La regione francese nota per i suoi vini cattura con la forza della natura e l’impronta dei resti storici che punteggiano il paesaggio. Il pullman si inoltra per chilometri e chilometri di strade di campagna: piccoli ma ben tenuti paesetti si alternano a dolci colline dove sono coltivati con cura migliaia di vigneti. Tra le case coi tetti a coppi e mura di vecchia ocra cotta, pascola qualche cavallo.
Nel 1500 i confini della Borgogna comprendevano le Fiandre, i Paesi Bassi, la Francia Contea, l’Alsazia e parte della Lorena.

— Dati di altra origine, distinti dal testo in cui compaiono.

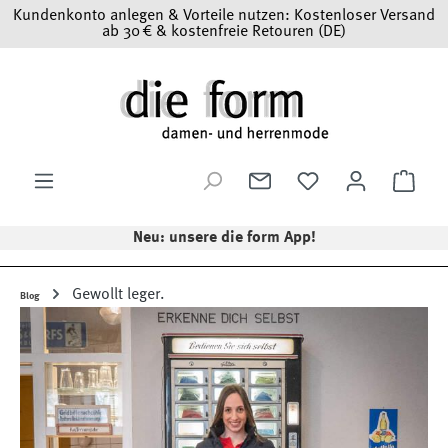
Kundenkonto anlegen & Vorteile nutzen: Kostenloser Versand
Zum Hauptinhalt springen
ab 30 € & kostenfreie Retouren (DE)
Ware
Neu: unsere die form App!
Gewollt leger.
Blog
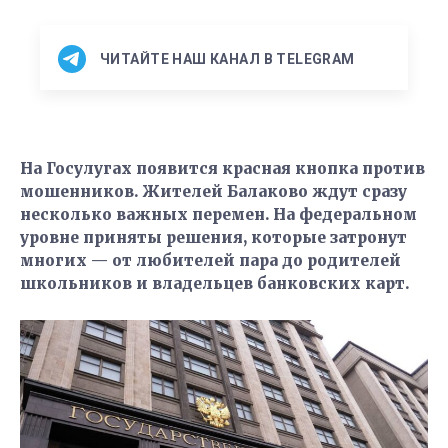
ЧИТАЙТЕ НАШ КАНАЛ В TELEGRAM
На Госулугах появится красная кнопка против
мошенников. Жителей Балаково ждут сразу
несколько важных перемен. На федеральном
уровне приняты решения, которые затронут
многих — от любителей пара до родителей
школьников и владельцев банковских карт.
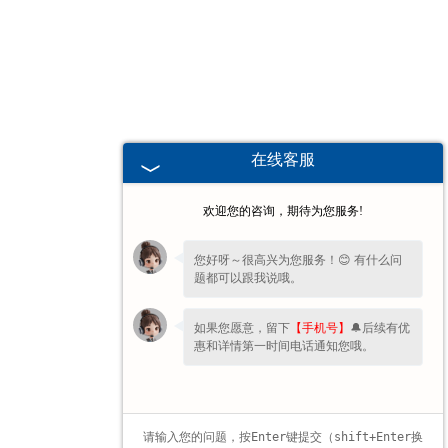
海南高校、职业技术院校教学
挂图
-
海南生科类
在线客服
-
海南畜牧养殖
欢迎您的咨询，期待为您服务!
-
海南病虫害
您好呀～很高兴为您服务！😊 有什么问
题都可以跟我说哦。
-
海南医学教学
如果您愿意，留下
【手机号】
🔔后续有优
-
海南传统医学类
惠和详情第一时间电话通知您哦。
-
海南中小学教学挂图
-
海南中小学教学投影片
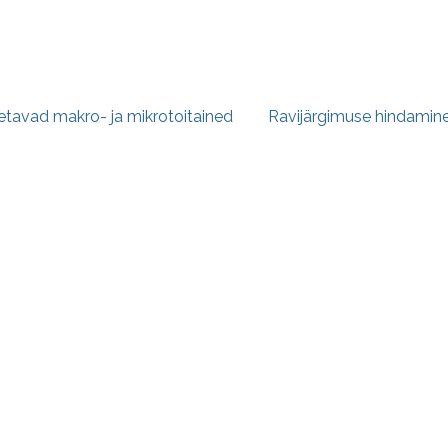
e navigatsioon
avad makro- ja mikrotoitained
Ravijärgimuse hindamine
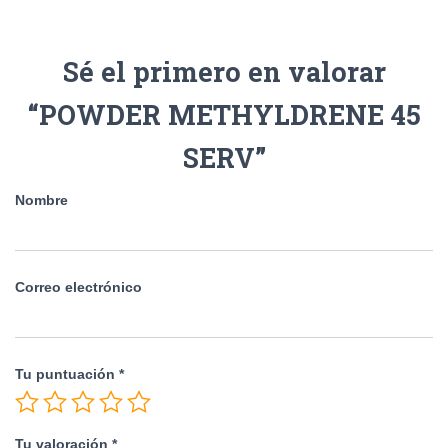
Sé el primero en valorar
“POWDER METHYLDRENE 45
SERV”
Nombre
Correo electrónico
Tu puntuación
*
Tu valoración
*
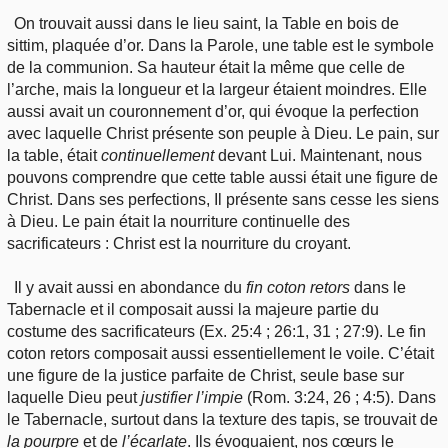
On trouvait aussi dans le lieu saint, la Table en bois de
sittim, plaquée d’or. Dans la Parole, une table est le symbole
de la communion. Sa hauteur était la même que celle de
l’arche, mais la longueur et la largeur étaient moindres. Elle
aussi avait un couronnement d’or, qui évoque la perfection
avec laquelle Christ présente son peuple à Dieu. Le pain, sur
la table, était
continuellement
devant Lui. Maintenant, nous
pouvons comprendre que cette table aussi était une figure de
Christ. Dans ses perfections, Il présente sans cesse les siens
à Dieu. Le pain était la nourriture continuelle des
sacrificateurs : Christ est la nourriture du croyant.
Il y avait aussi en abondance du
fin
coton retors
dans le
Tabernacle et il composait aussi la majeure partie du
costume des sacrificateurs (Ex. 25:4 ; 26:1, 31 ; 27:9). Le fin
coton retors composait aussi essentiellement le voile. C’était
une figure de la justice parfaite de Christ, seule base sur
laquelle Dieu peut
justifier
l’impie
(Rom. 3:24, 26 ; 4:5). Dans
le Tabernacle, surtout dans la texture des tapis, se trouvait de
la
pourpre
et de
l’écarlate
. Ils évoquaient, nos cœurs le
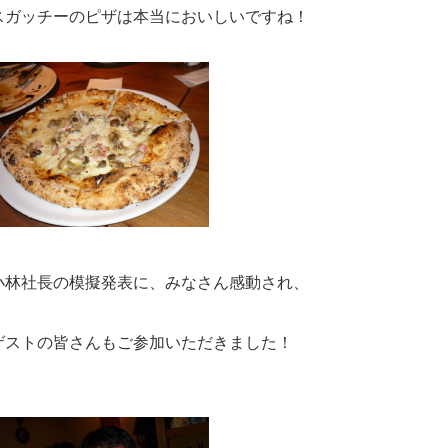
スガッチーのピザは本当においしいですね！
小林社長の模擬発表に、みなさん感動され、
ゲストの皆さんもご参加いただきました！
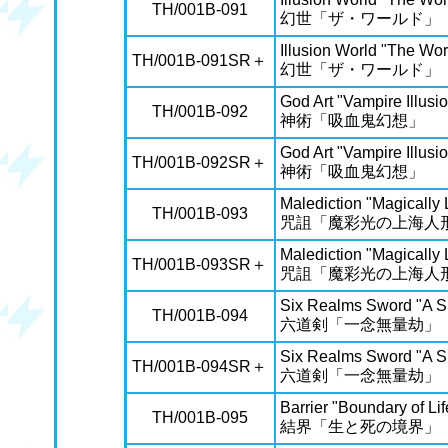
TH/001B-091
幻世「ザ・ワールド」
Illusion World "The Wor
TH/001B-091SR＋
幻世「ザ・ワールド」
God Art "Vampire Illusi
TH/001B-092
神術「吸血鬼幻想」
God Art "Vampire Illusi
TH/001B-092SR＋
神術「吸血鬼幻想」
Malediction "Magically
TH/001B-093
咒詛「魔彩光の上海人
Malediction "Magically
TH/001B-093SR＋
咒詛「魔彩光の上海人
Six Realms Sword "A Si
TH/001B-094
六道剣「一念無量劫」
Six Realms Sword "A Si
TH/001B-094SR＋
六道剣「一念無量劫」
Barrier "Boundary of Li
TH/001B-095
結界「生と死の境界」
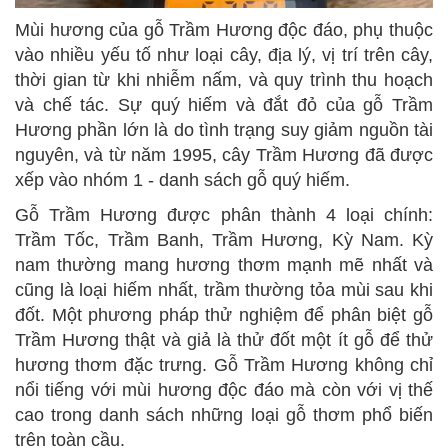
Mùi hương của gỗ Trầm Hương độc đáo, phụ thuộc
vào nhiều yếu tố như loại cây, địa lý, vị trí trên cây,
thời gian từ khi nhiễm nấm, và quy trình thu hoạch
và chế tác. Sự quý hiếm và đắt đỏ của gỗ Trầm
Hương phần lớn là do tình trạng suy giảm nguồn tài
nguyên, và từ năm 1995, cây Trầm Hương đã được
xếp vào nhóm 1 - danh sách gỗ quý hiếm.
Gỗ Trầm Hương được phân thành 4 loại chính:
Trầm Tốc, Trầm Banh, Trầm Hương, Kỳ Nam. Kỳ
nam thường mang hương thơm mạnh mẽ nhất và
cũng là loại hiếm nhất, trầm thường tỏa mùi sau khi
đốt. Một phương pháp thử nghiệm để phân biệt gỗ
Trầm Hương thật và giả là thử đốt một ít gỗ để thử
hương thơm đặc trưng. Gỗ Trầm Hương không chỉ
nổi tiếng với mùi hương độc đáo mà còn với vị thế
cao trong danh sách những loại gỗ thơm phổ biến
trên toàn cầu.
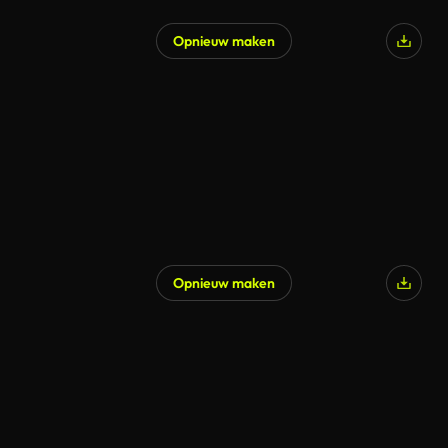
Opnieuw maken
Gegenereerd door AI
Opnieuw maken
Gegenereerd door AI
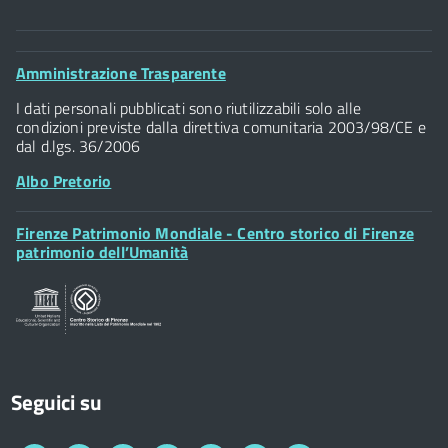
Comune di Firenze
Palazzo Vecchio
Footer
Amministrazione Trasparente
Piazza della Signoria - 50122, Firenze
Widget
P.IVA 01307110484
I dati personali pubblicati sono riutilizzabili solo alle
condizioni previste dalla direttiva comunitaria 2003/98/CE e
dal d.lgs. 36/2006
Albo Pretorio
Footer
Firenze Patrimonio Mondiale - Centro storico di Firenze
Posta Elettronica Certificata
Widget
patrimonio dell’Umanità
Sportelli al Cittadino - URP
Seguici su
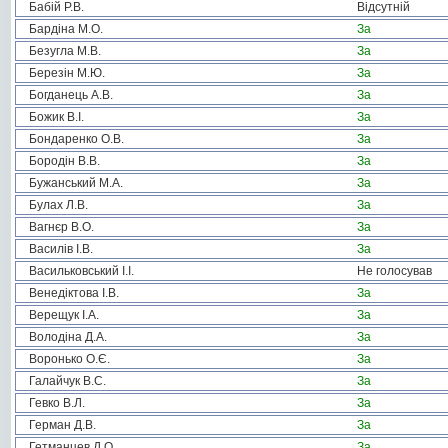
Бабій Р.В.
Відсутній
Бардіна М.О.
За
Безугла М.В.
За
Березін М.Ю.
За
Богданець А.В.
За
Божик В.І.
За
Бондаренко О.В.
За
Бородін В.В.
За
Бужанський М.А.
За
Булах Л.В.
За
Вагнєр В.О.
За
Василів І.В.
За
Васильковський І.І.
Не голосував
Венедіктова І.В.
За
Верещук І.А.
За
Володіна Д.А.
За
Воронько О.Є.
За
Галайчук В.С.
За
Гевко В.Л.
За
Герман Д.В.
За
Гетманцев Д.О.
За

La regione situata a cavallo di due grandi fiumi francesi, la Saona e la Loira, è stata fin da tempi antichi punto di incontro tra differenti civiltà: una sintesi fatta di storia, buon senso del vivere, gusto del mangiare e bere bene.
Proprio per la mitezza del clima, la scarsa densità abitativa, la bellezza della natura, gruppi di monaci a partire dall’anno mille diedero vita ad una impressionante fioritura di abbazie e annesse chiese: molte non hanno resistito alla furia anticlericale della Rivoluzione francese, altre sono invece ancora visitabili.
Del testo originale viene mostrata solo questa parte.